4. Determinación de la integridad mitocondrial
   1. Con el émbolo abierto, añadir 970 μl de medio de respiración de aire saturado a la cámara de reacción.
   2. Añadir 30 mitocondrias μl aislado o 150 μg de la proteína mitocondrial total determinada después de aislamiento de las mitocondrias (proteína total debe incluirse en los cálculos luego) a la cámara de reacción mediante una pipeta con una punta de corte.
   3. Agitar la suspensión mitocondrial continuamente con un agitador magnético de la barra (65 rpm) a 25 ° C para aire-saturar la solución.
   4. Sellar la cámara con el émbolo, haga clic en “Iniciar grabación” para registrar el consumo de oxígeno y permite el seguimiento de consumo de oxígeno estabilizar (1-2 min).
   5. Determinar la tasa de consumo de oxígeno manualmente después de añadir 10 mM ascorbato y 25 μm citocromo c durante 5 minutos obtener la tasa de “antes de detergente”.
      Nota: Para la adición de sustratos, inhibidores y efectores directamente en el rastro de la etiqueta, haga clic en el botón “Agregar evento Mark” e introduzca la correspondiente designación de etiqueta. Haga clic en “Aceptar” para continuar.
   6. Determinar la tasa de consumo de oxígeno manualmente por 3 min después de añadir el detergente de 0,05% (v/v) para dar el tipo “después de detergente”. Haga clic en “Detener grabación”.
   7. Haga clic en el botón “Tabla de tasas de cambio”. 2 cursores aparecerán como líneas verticales en la pantalla graph. Haga clic y arrastre el par de cursores de tasa a las posiciones necesarias en el rastro para definir el intervalo de frecuencia. Mover el intervalo de frecuencia a lo largo de la traza usando los cursores izquierdo tasa. Establecer el intervalo de frecuencia utilizando el cursor de derecha tasa. El oxígeno monitoreo software automáticamente dibuja una línea de mejor ajuste entre los dos cursores mientras se mueven los cursores de intervalo de velocidad a lo largo de la traza.
   8. Una vez definido el intervalo de la tasa deseada y la posición, introduce el índice en la tabla con un clic derecho en 1 de los 2 cursores y seleccionar “Añadir velocidad a mesa”. Haga clic en el botón “Agregar” para confirmar para mostrar el índice en la tabla de índice principal.
   9. Calcular la integridad mitocondrial dividiendo la tasa de “antes de detergente” la tasa “después de detergente”, expresada como un porcentaje y restar de 100.
5. Determinación de la respiración mitocondrial
   1. Con el émbolo abierto, añadir 970 μl del medio de la respiración de aire saturado a la cámara de reacción. Añadir 500 μm ATP y mitocondrias μl aislado 30 o 150 μg de la proteína mitocondrial total usando una pipeta con una punta cortada al medio de la respiración en la cámara de reacción.
   2. Agitar la suspensión mitocondrial continuamente con un agitador magnético de la barra (65 rpm) a 25 ° C.
   3. Cerca de émbolo, haga clic en “Iniciar grabación” para registrar el consumo de oxígeno y esperar 1-2 min para la tasa de consumo de oxígeno se estabilice (cuando la huella del consumo de oxígeno es lineal). Añadir succinato 5 mM. Registro de la tasa de consumo de oxígeno durante unos 2 minutos.

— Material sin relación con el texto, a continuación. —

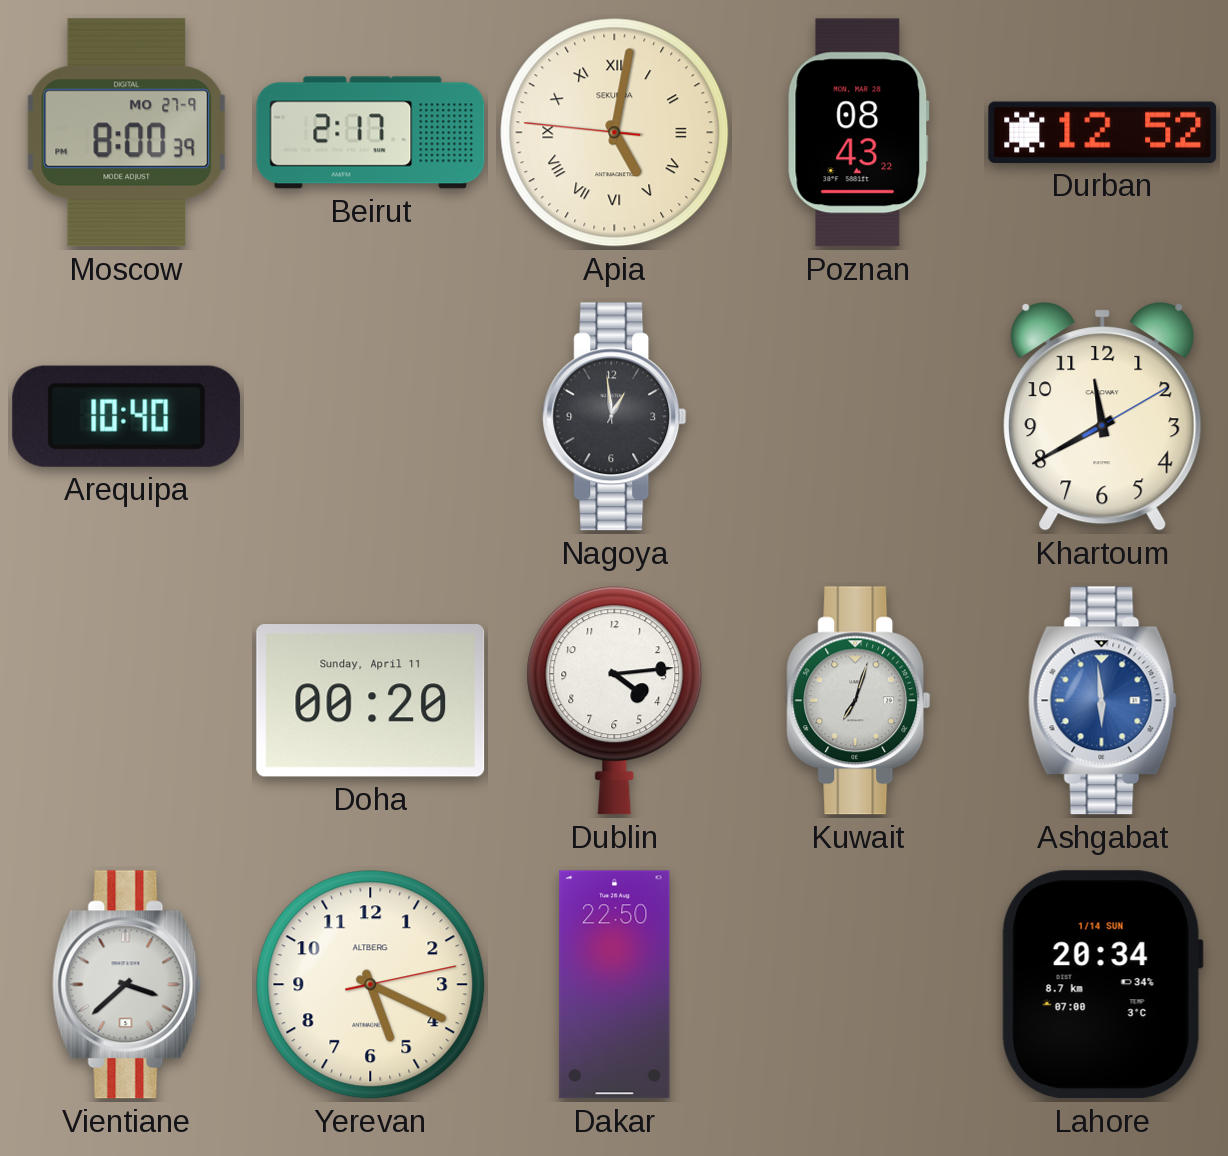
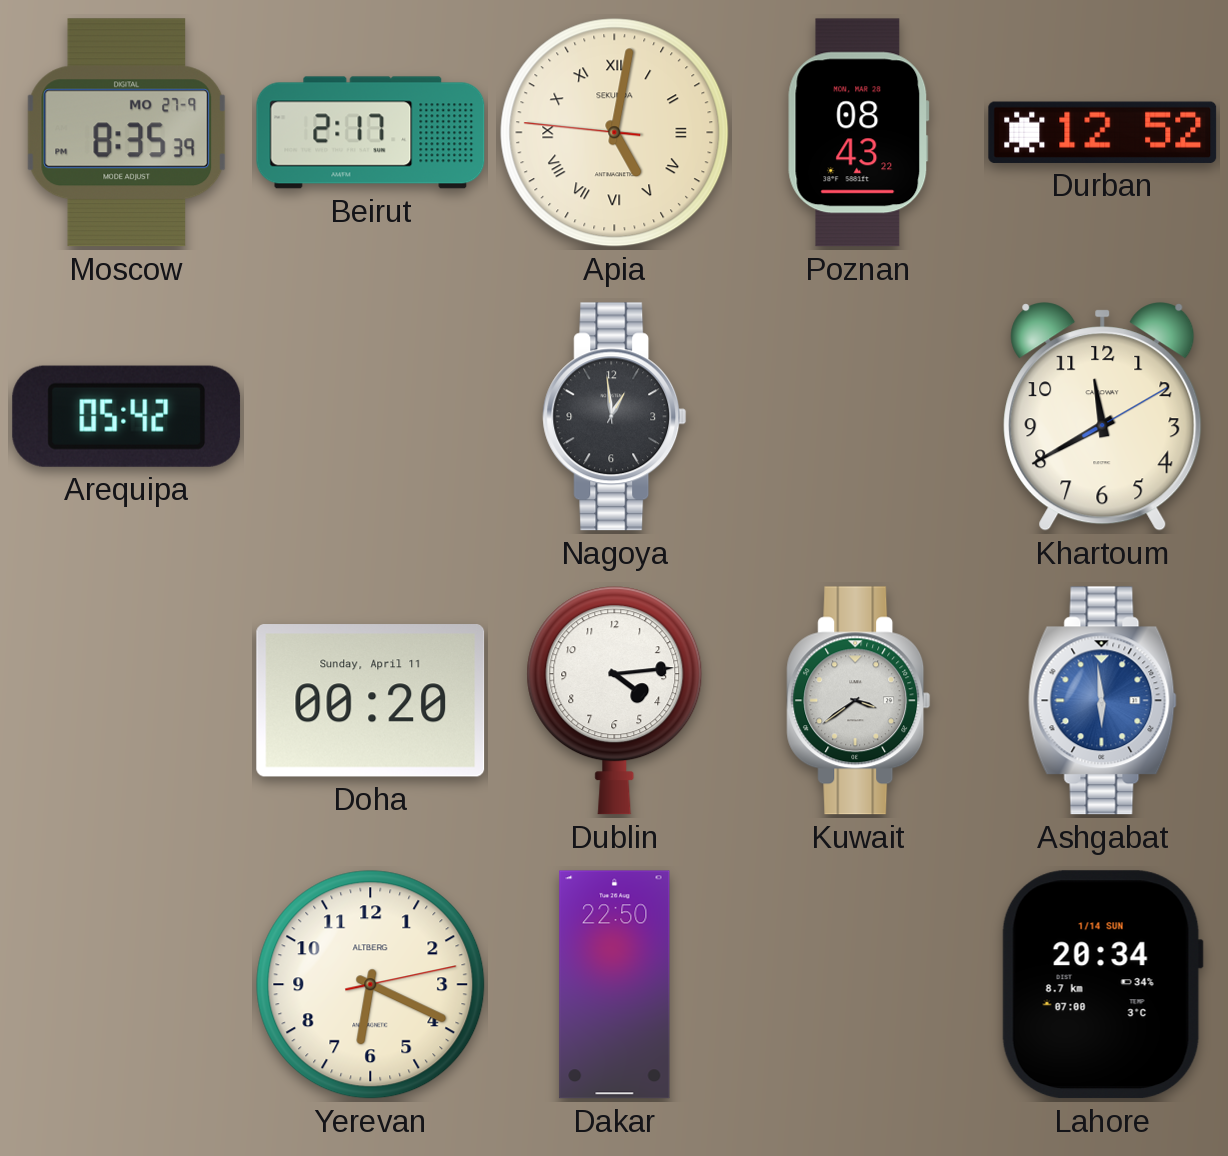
Moscow: 8:00 -> 8:35
Arequipa: 10:40 -> 05:42
Kuwait: 7:03 -> 3:39
Vientiane: 3:38 -> none
Yerevan: 5:19 -> 6:19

      Nota: Para la adición de sustratos, inhibidores y efectores directamente en el rastro de la etiqueta, haga clic en el botón “Agregar evento Mark” e introduzca la correspondiente designación de etiqueta. Haga clic en “Aceptar” para continuar.
   4. Añadir 1 mM adenosina difosfato (ADP). Continúan registrando la tasa de consumo de oxígeno durante 2 minutos.
   5. Añadir 1 mM NADH. Registro de la tasa de consumo de oxígeno durante 4-8 minutos. Esta tasa es la capacidad de la respiración a través de la citocromo oxidasa.
   6. Añadir 1 mM cianuro de potasio (KCN) (o 2.5 myxothiazol μm o 5 μm antimycin A) para inhibir la vía de citocromo c y continuar a grabar durante unos 2 minutos observar el consumo de oxígeno a través de la oxidasa alternativa.
   7. Añadir 5 mM Ditiotreitol (DTT) y piruvato de 10 mM para activar completamente la oxidasa alternativa. Continuar a grabar durante 5-7 min: es la capacidad de la oxidasa alternativa.
   8. Añadir 500 μm n-propil galato (nPG) y grabación de 2 minutos. Esto evalúa la tasa de consumo de oxígeno residual que no puede ser químicamente inhibido. Reste esta tasa de las otras tasas registradas, ya que no es probable ser mitocondrial en origen. Consumo de oxígeno sigue produciendo después de la inhibición de la citocromo c y camino AOX (por KCN y nPG) es muy probable que venga de peroxidasas presentes como contaminantes en la mitocondria aislada⁹.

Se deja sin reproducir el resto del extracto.